The nononerene mixture (B) is mixtures of 92 to 99.5% vinylidene chloride and 0.5 to 8 percent by weight of monoethylenically unsaturated esters of particular Interest. The monoolefinically unsaturated esters are esters of acrylic and methacrylic acid and alkanols containing 1 to 10 carbon atoms, e.g. methyl acrylate and methacrylate, ethyl ester, n-butyl ester, tert-butyl ester and vinyl ester containing 1 to 12 carbon atoms saturated aliphatic carboxylic acids, such as especially vinyl acetate and vinyl laurate, particularly suitable. In the second stage of the procedure, only Vinylidene chloride in the aqueous obtained in the first stage of the process Dispersion are polymerized. Come as comonomers for the monomer mixture (B) in some cases also acrylonitrile, vinyl aromatic monomers such as styrene, and in Amounts up to about 3 percent by weight of monoolefinically unsaturated acids, such as acrylic acid, Methacrylic acid, maleic acid, itaconic acid, fumaric acid, orotonic acid, vinyl sulfonic acid and their salt and vinyl phosphonic acid in question. The composition of the in the second Step of the process of polymerized monomer mixture should be chosen so that the softening point of polymers made exclusively therefrom between 60 and 2000C, preferably between 80 and 160 ° C, measured according to the im in the previous paragraph.

The new 2-stage process of emulsion polymerization Copolymers produced should be at least 60% of their weight, preferably over 80% of their weight and im generally not over 95 ffi theirs Contained polymerized by weight vinylidene chloride. The ratio of the amount the monomers (A) to the monomers (B) should in the polymerization process between 1: 2 and 10: 1, preferably between 3: 1 and 5: 1.

The usual emulsifiers and catalysts can be used in the new process can be used for emulsion polymerization.

Suitable emulsifiers are, for example, in the book by Houben-Weyl, Methods of organic chemistry, Volume IIV / 1 on pages 192 to 208. As emulsifiers preference is given to alkyl sulfonates whose alkyl groups contain 12 to 24 carbon atoms, Alkarylsulfonates, which have a benzene nucleus and alkyl groups containing 7 to 12 carbon atoms have, alkarylsulfonates containing ether bridges, as well as alkoxylation products, in particular ethoxylation products of alcohols containing 12 to 20 carbon atoms, Fatty amines or fatty acid amides, usually 5 to 30, in particular 10 to 30 ethylene oxide residues exhibit. Such alkoxylation products can also be sulfated. Suitable Emulsifiers are s.B. Ethoxylation products of sperm oil alcohol with 12 to 18 ethylene oxide residues, Sulfonation products of ethoxylated isononylphenol with 5 to 30 ethylene oxide residues, Ethoxylation products from stearic acid amide and oleic acid amide with 1Q to 30 ethylene oxide residues as well as alkyl sulfates, such as especially lauryl sulfate.

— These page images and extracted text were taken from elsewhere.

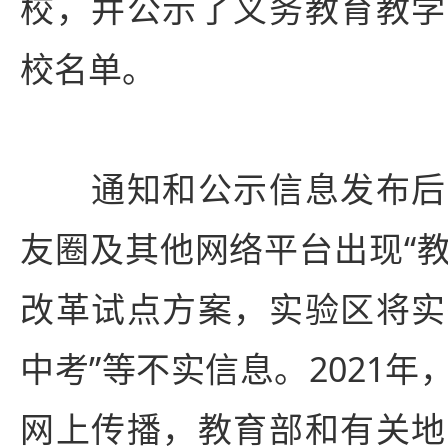
校，并公示了义务教育教学
校名单。
通知和公示信息发布后
友圈及其他网络平台出现“
改革试点方案，实验区将实
中考”等不实信息。2021
网上传播，教育部和有关地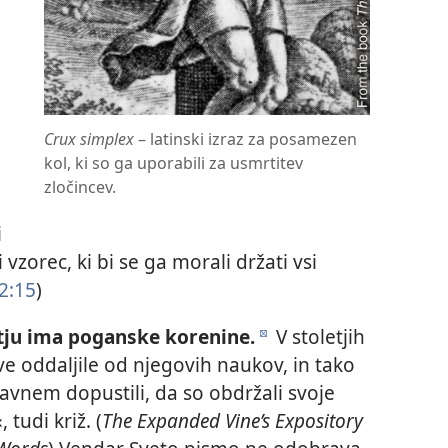
Crux simplex
– latinski izraz za posamezen
kol, ki so ga uporabili za usmrtitev
zločincev.
i
 vzorec, ki bi se ga morali držati vsi
2:15
)
tju ima poganske korenine.
V stoletjih
d
ve oddaljile od njegovih naukov, in tako
vnem dopustili, da so obdržali svoje
tudi križ. (
The Expanded Vine’s Expository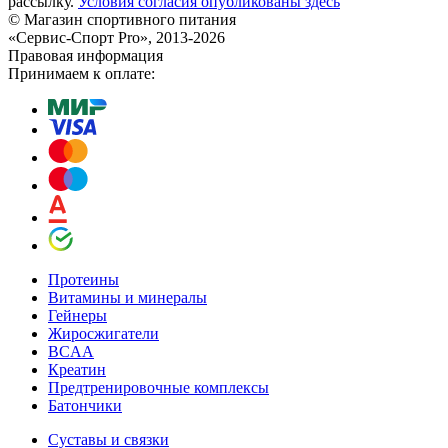
рассылку.
Условия согласия опубликованы здесь
© Магазин спортивного питания
«Сервис-Спорт Pro», 2013-2026
Правовая информация
Принимаем к оплате:
Протеины
Витамины и минералы
Гейнеры
Жиросжигатели
BCAA
Креатин
Предтренировочные комплексы
Батончики
Суставы и связки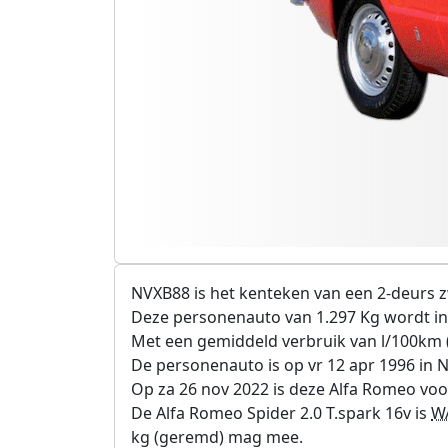
NVXB88 is het kenteken van een 2-deurs zw
Deze personenauto van 1.297 Kg wordt in
Met een gemiddeld verbruik van l/100km (
De personenauto is op vr 12 apr 1996 in
Op za 26 nov 2022 is deze Alfa Romeo voor
De Alfa Romeo Spider 2.0 T.spark 16v is
W
kg (geremd) mag mee.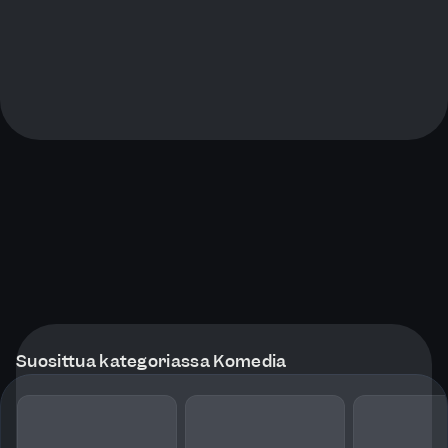
Suosittua kategoriassa Komedia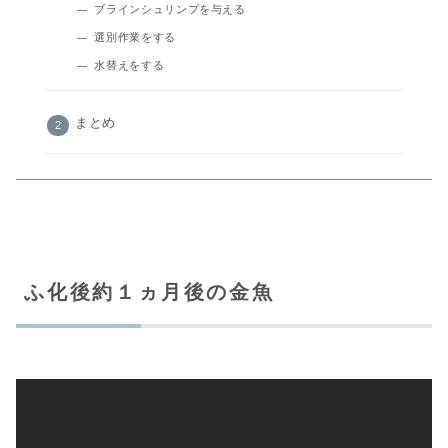
ブラインシュリンプを与える
選別作業をする
水替えをする
まとめ
ふ化後約１ヵ月後の金魚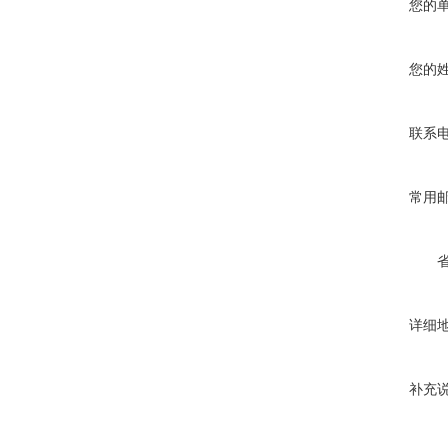
您的
您的
联系
常用
详细
补充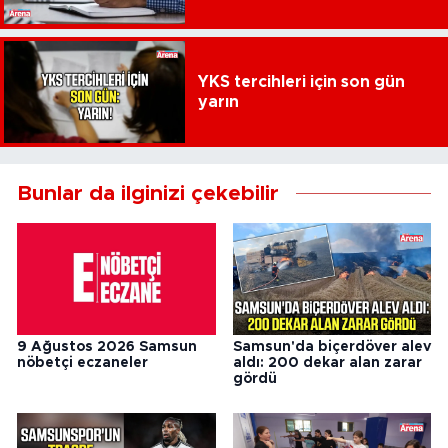
YKS tercihleri için son gün
yarın
Bunlar da ilginizi çekebilir
9 Ağustos 2026 Samsun
Samsun'da biçerdöver alev
nöbetçi eczaneler
aldı: 200 dekar alan zarar
gördü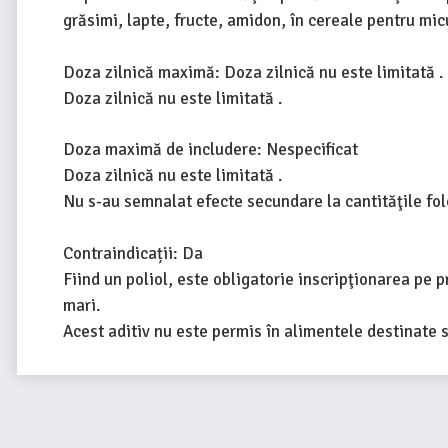
grăsimi, lapte, fructe, amidon, în cereale pentru mic
Doza zilnică maximă: Doza zilnică nu este limitată .
Doza zilnică nu este limitată .
Doza maximă de includere: Nespecificat
Doza zilnică nu este limitată .
Nu s-au semnalat efecte secundare la cantităţile fol
Contraindicații: Da
Fiind un poliol, este obligatorie inscripţionarea pe 
mari.
Acest aditiv nu este permis în alimentele destinate su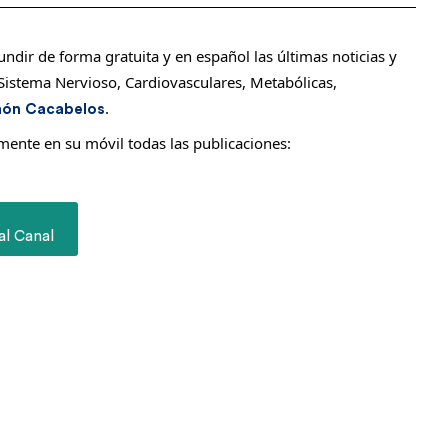
dir de forma gratuita y en español las últimas noticias y
Sistema Nervioso, Cardiovasculares, Metabólicas,
.
món Cacabelos
amente en su móvil todas las publicaciones:
al Canal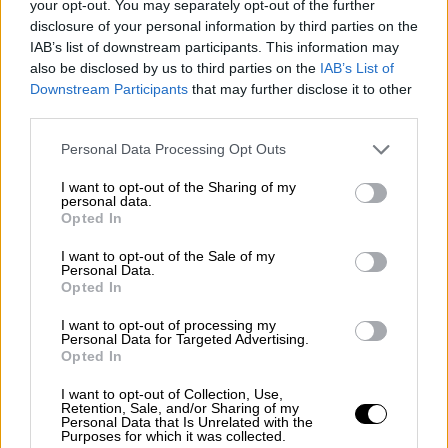
your opt-out. You may separately opt-out of the further
disclosure of your personal information by third parties on the
IAB’s list of downstream participants. This information may
also be disclosed by us to third parties on the
IAB’s List of
Downstream Participants
that may further disclose it to other
third parties.
Please note that this website/app uses one or more Google
Personal Data Processing Opt Outs
services and may gather and store information including but
not limited to your visit or usage behaviour. You may click to
I want to opt-out of the Sharing of my
personal data.
grant or deny consent to Google and its third-party tags to
View this post on Instagram
Opted In
use your data for below specified purposes in below Google
consent section.
I want to opt-out of the Sale of my
Personal Data.
Opted In
I want to opt-out of processing my
Personal Data for Targeted Advertising.
Opted In
I want to opt-out of Collection, Use,
Η ηθοποιός είναι το μεγαλύτερο παιδί της
Retention, Sale, and/or Sharing of my
Personal Data that Is Unrelated with the
Λίζα Μαρί Πρίσλεϊ από τη σχέση της με τον
Purposes for which it was collected.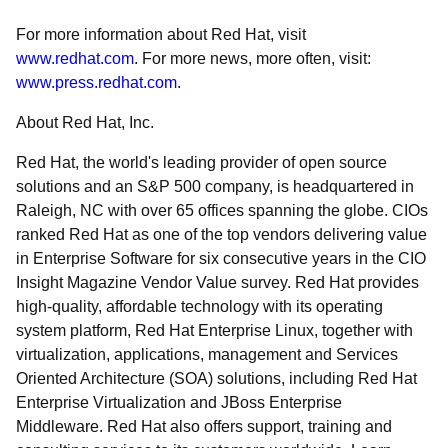
For more information about Red Hat, visit
www.redhat.com
. For more news, more often, visit:
www.press.redhat.com
.
About Red Hat, Inc.
Red Hat, the world's leading provider of open source
solutions and an S&P 500 company, is headquartered in
Raleigh, NC with over 65 offices spanning the globe. CIOs
ranked Red Hat as one of the top vendors delivering value
in Enterprise Software for six consecutive years in the CIO
Insight Magazine Vendor Value survey. Red Hat provides
high-quality, affordable technology with its operating
system platform, Red Hat Enterprise Linux, together with
virtualization, applications, management and Services
Oriented Architecture (SOA) solutions, including Red Hat
Enterprise Virtualization and JBoss Enterprise
Middleware. Red Hat also offers support, training and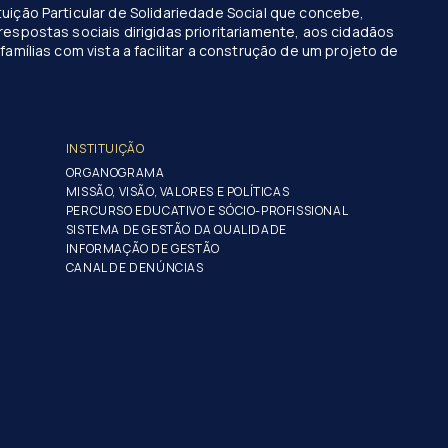
uição Particular de Solidariedade Social que concebe,
respostas sociais dirigidas prioritariamente, aos cidadãos
famílias com vista a facilitar a construção de um projeto de
INSTITUIÇÃO
ORGANOGRAMA
MISSÃO, VISÃO, VALORES E POLÍTICAS
PERCURSO EDUCATIVO E SÓCIO-PROFISSIONAL
SISTEMA DE GESTÃO DA QUALIDADE
INFORMAÇÃO DE GESTÃO
CANAL DE DENÚNCIAS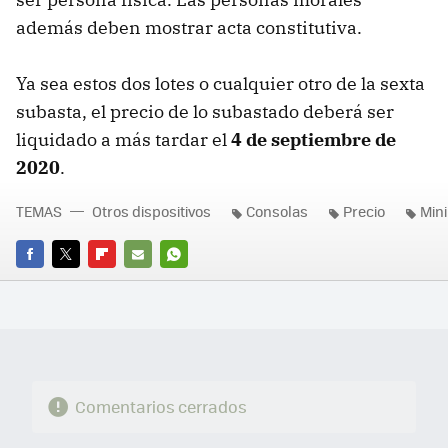
además deben mostrar acta constitutiva.
Ya sea estos dos lotes o cualquier otro de la sexta
subasta, el precio de lo subastado deberá ser
liquidado a más tardar el
4 de septiembre de
2020
.
TEMAS
Otros dispositivos
Consolas
Precio
Mini
FACEBOOK
TWITTER
FLIPBOARD
E-
WHATSAPP
MAIL
Comentarios cerrados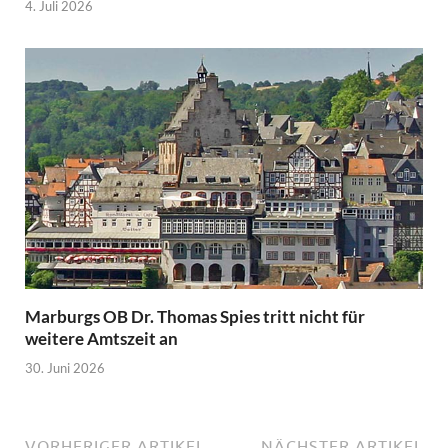
4. Juli 2026
Marburgs OB Dr. Thomas Spies tritt nicht für
weitere Amtszeit an
30. Juni 2026
VORHERIGER ARTIKEL
NÄCHSTER ARTIKEL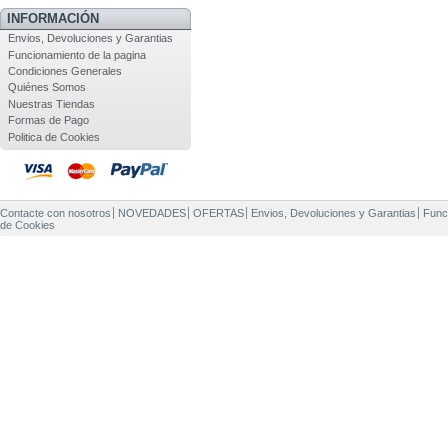
INFORMACIÓN
Envios, Devoluciones y Garantias
Funcionamiento de la pagina
Condiciones Generales
Quiénes Somos
Nuestras Tiendas
Formas de Pago
Politica de Cookies
Contacte con nosotros
NOVEDADES
OFERTAS
Envios, Devoluciones y Garantias
Func
de Cookies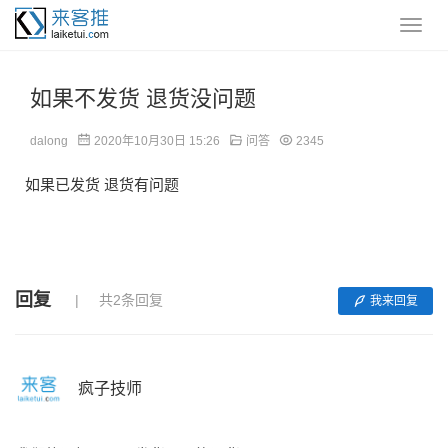
如果不发货 退货没问题
dalong
2020年10月30日 15:26
问答
2345
如果已发货 退货有问题
回复
共2条回复
我来回复
疯子技师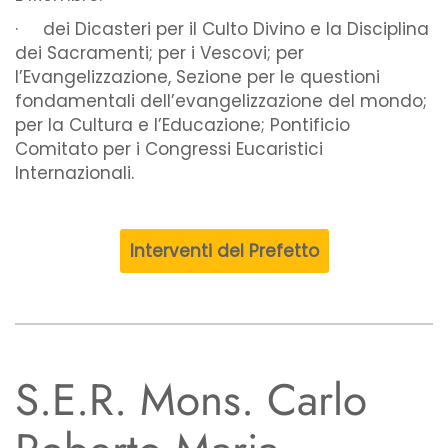
· dei Dicasteri per il Culto Divino e la Disciplina
dei Sacramenti; per i Vescovi; per
l’Evangelizzazione, Sezione per le questioni
fondamentali dell’evangelizzazione del mondo;
per la Cultura e l’Educazione; Pontificio
Comitato per i Congressi Eucaristici
Internazionali.
Interventi del Prefetto
S.E.R. Mons. Carlo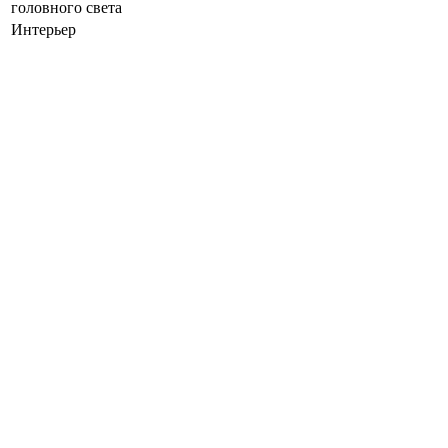
головного света
Интерьер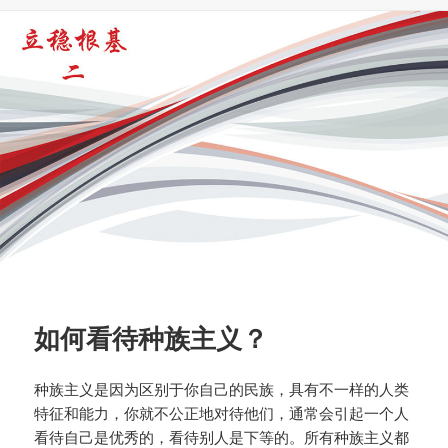
于
如何看待种族主义？
种族主义是因为区别于你自己的民族，具有不一样的人类
特征和能力，你就不公正地对待他们，通常会引起一个人
看待自己是优秀的，看待别人是下等的。所有种族主义都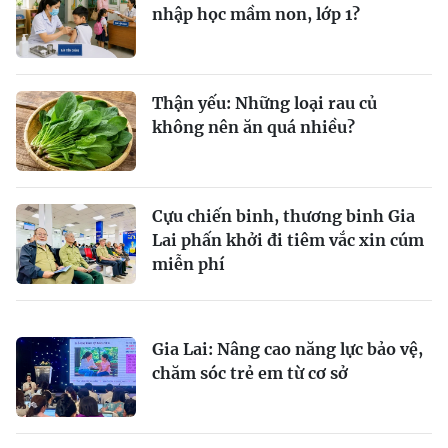
nhập học mầm non, lớp 1?
Thận yếu: Những loại rau củ
không nên ăn quá nhiều?
Cựu chiến binh, thương binh Gia
Lai phấn khởi đi tiêm vắc xin cúm
miễn phí
Gia Lai: Nâng cao năng lực bảo vệ,
chăm sóc trẻ em từ cơ sở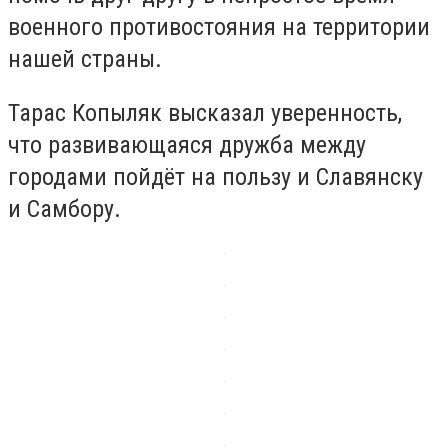
военного противостояния на территории
нашей страны.
Тарас Копыляк высказал уверенность,
что развивающаяся дружба между
городами пойдёт на пользу и Славянску
и Самбору.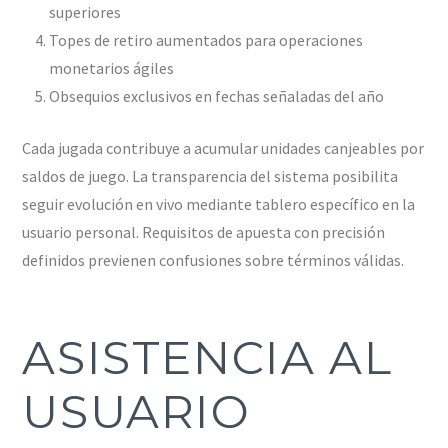
superiores
Topes de retiro aumentados para operaciones
monetarios ágiles
Obsequios exclusivos en fechas señaladas del año
Cada jugada contribuye a acumular unidades canjeables por
saldos de juego. La transparencia del sistema posibilita
seguir evolución en vivo mediante tablero específico en la
usuario personal. Requisitos de apuesta con precisión
definidos previenen confusiones sobre términos válidas.
ASISTENCIA AL
USUARIO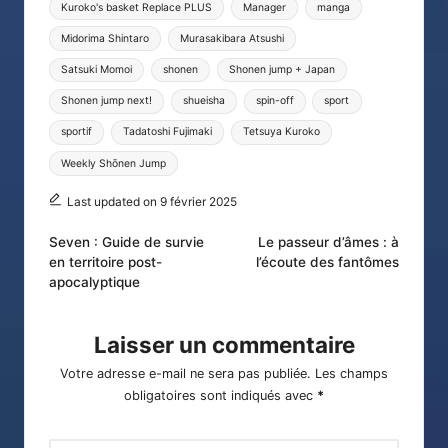
Kuroko's basket Replace PLUS
Manager
manga
Midorima Shintaro
Murasakibara Atsushi
Satsuki Momoi
shonen
Shonen jump + Japan
Shonen jump next!
shueisha
spin-off
sport
sportif
Tadatoshi Fujimaki
Tetsuya Kuroko
Weekly Shōnen Jump
Last updated on 9 février 2025
Post
Seven : Guide de survie
Le passeur d’âmes : à
en territoire post-
l’écoute des fantômes
navigation
apocalyptique
Laisser un commentaire
Votre adresse e-mail ne sera pas publiée.
Les champs
obligatoires sont indiqués avec
*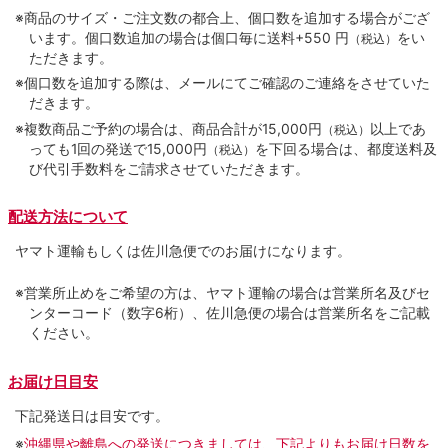
※商品のサイズ・ご注文数の都合上、個口数を追加する場合がござ
います。個口数追加の場合は個口毎に送料+550 円
をい
（税込）
ただきます。
※個口数を追加する際は、メールにてご確認のご連絡をさせていた
だきます。
※複数商品ご予約の場合は、商品合計が15,000円
以上であ
（税込）
っても1回の発送で15,000円
を下回る場合は、都度送料及
（税込）
び代引手数料をご請求させていただきます。
配送方法について
ヤマト運輸もしくは佐川急便でのお届けになります。
※営業所止めをご希望の方は、ヤマト運輸の場合は営業所名及びセ
ンターコード（数字6桁）、佐川急便の場合は営業所名をご記載
ください。
お届け日目安
下記発送日は目安です。
※
沖縄県や離島への発送につきましては、下記よりもお届け日数を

The usual radial initiators are used as catalysts, e.g. water-soluble peroridic compounds such as hydrogen peroxide and persulfates, such as Ealiumperaulfat and Ammoniumpersulfat, as well as azo-bis-carboxamides and azo-bis-carboxonitriles, such as azo-bis-butyric acid nitrile, and in some cases water-insoluble peroxides, such as benzoyl peroxide, into consideration. In addition to such substances, the aqueous During the polymerization phase, other auxiliaries, such as buffer substances, are often advantageous and regulators are added.

In the new process, polymerization is generally carried out at temperatures between 0 and 1000C. If necessary, conventional ones are used Redox catalysts, if you are in Temperature range from 0 to 7000 polymerized. Preferably, the polymerization in the first stage is in the range from 40 to 700C, carried out in the second stage between 40 and 700C.

The amount of catalysts in the first and second stages is of the method from 0.1 to 0.5 percent by weight, preferably from 0.2 to 0.4 percent by weight, based on the monomers (A) or (B). At the first and second stages of the procedure the same or different catalysts can be used, and one works generally such that the concentration of the finished dispersion is between about 40 and 60 percent by weight copolymer, based on the total dispersion.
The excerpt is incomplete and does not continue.